Keller told him that wasn’t exactly what he meant, but McBride was already out of the barn and down the road with the idea. He told Keller he had to go to the team’s training ground the next day and he was going to “tell them you’re available.”

“I got a phone call about 10 a.m. the next day from the goalkeeping coach who is a friend of mine. An hour later I get a call from the head coach. Then I get a call from the club secretary with an offer, and I’m on a flight the next day. I spend two days dealing with physicals. I trained Friday. And I played Saturday.”

In five days Keller had gone from accepting his retirement to starting an EPL game. He was back in business. Looking back, the suddenness of his decision makes sense.

“Fulham was in England, where I had permanent residency; I had a green card so there were no immigration issues or work permit stuff. I could come in, sign and play and that made it real easy.”

The deal had one more benefit that wasn’t lost on Keller: He now had the bridge he felt he needed to get from Europe to Seattle. “I do remember calling Adrian and telling him I’ve signed with Fulham, and this could be a better stopgap.”

 

KELLER NEVER wanted to be anything other than a pro athlete and as a kid he told anyone who asked that he was going to play professionally in England.

“As I look back on the pure blind arrogance of a 15-year-old kid from Olympia, Washington. Who says, ‘I’m going to go play in England,’ when no American ever had?” he laughs as if the enormity of it is still too hard to fathom. “But I was probably so stupid that I didn’t know nobody ever had.”

Youthful ignorance aside, Keller planned his journey with his typical meticulousness choosing Portland for college because Clive Charles coached the Pilots.

“The whole idea was, if I’m going to be a professional athlete in soccer I need to be in Europe. And who’s going to help me get to Europe? This guy. Simple as that. Best decision I ever made in my life.”

Charles, who died in 2003, influenced Keller’s career far beyond the pitch. He had spent the bulk of his career playing in England and recognized the ability in Keller, but also saw that the brash youngster wasn’t always sure how to carry himself both on and off the field. Charles worked to show Keller that to achieve his goals he had to be more than just talented. He had to be disciplined in every thing he did.
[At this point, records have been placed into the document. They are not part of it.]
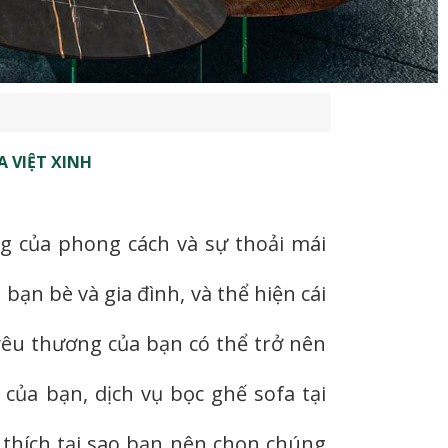
 VIỆT XINH
g của phong cách và sự thoải mái
bạn bè và gia đình, và thể hiện cái
 yêu thương của bạn có thể trở nên
 của bạn, dịch vụ bọc ghế sofa tại
i thích tại sao bạn nên chọn chúng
“I didn’t understand at first what a mentor he became,” Keller says. “Lots of people have the ability to play pro sports, but don’t know how to be a pro athlete. I could easily have been one of those kids. He taught me how to be a pro. I learned that from him.”

Keller also spent nine years attending Cliff McCrath’s summer soccer camps in the Seattle area. McCrath compiled 597 wins in a decorated coaching career primarily at Seattle Pacific University, and his reputation was such that top-notch instructors and players attended his camps. One such instructor was Paul Barron who made over 400 appearances as a goalkeeper in England in a career that spanned 20 years. Keller worked with Barron several times at McCrath’s camp and enjoyed the work so much that he stunned both Barron and McCrath one day in 1987.

McCrath had received a phone call from the national soccer team. They wanted Keller to join one of their youth teams for training camp. He told Barron, and the duo excitedly rushed to tell Keller the news. “Tell them I have three more days to train with Paul,” was Keller’s response. McCrath was floored. Here was a 17-year old trying to dictate the details of how this deal would go down.

“Kasey,” McCrath sputtered, “This is the US NATIONAL TEAM calling. You’re going to camp.” McCrath says it took Barron and him a day to “talk some sense into him” and get him packed up and off to the US team.  “But that’s Kasey. He’s always had his idea of how it works and you’re not going to change that.”

By this point Keller was establishing a reputation as someone who really might have the skills to reach his stated goal. Sounders sporting director Chris Henderson played with Keller in the 1989 Youth World Cup in Saudi Arabia. Keller was 19 and Henderson 18 at the time.

“At his age, he was ahead of everyone. He didn’t drop balls, he was composed, and he had a presence in the back. He was never lacking for confidence and as a goalkeeper you need that. You need to be brave and sure of yourself.  I have really good memories of playing with him.”

The two Washingtonians helped lead the US to the semifinals in the tournament, which was the farthest a US under 20 team had ever gone. Keller was awarded the Silver Ball as the tournament’s second-best player (behind Brazilian star Bismarck).

By 1992 Keller had played in the NCAA Final Four, been named the top collegiate goalkeeper in the country, and had appeared with the USMNT in the 1990 World Cup. His play earned him a three-week trial with English First Division side Millwall FC.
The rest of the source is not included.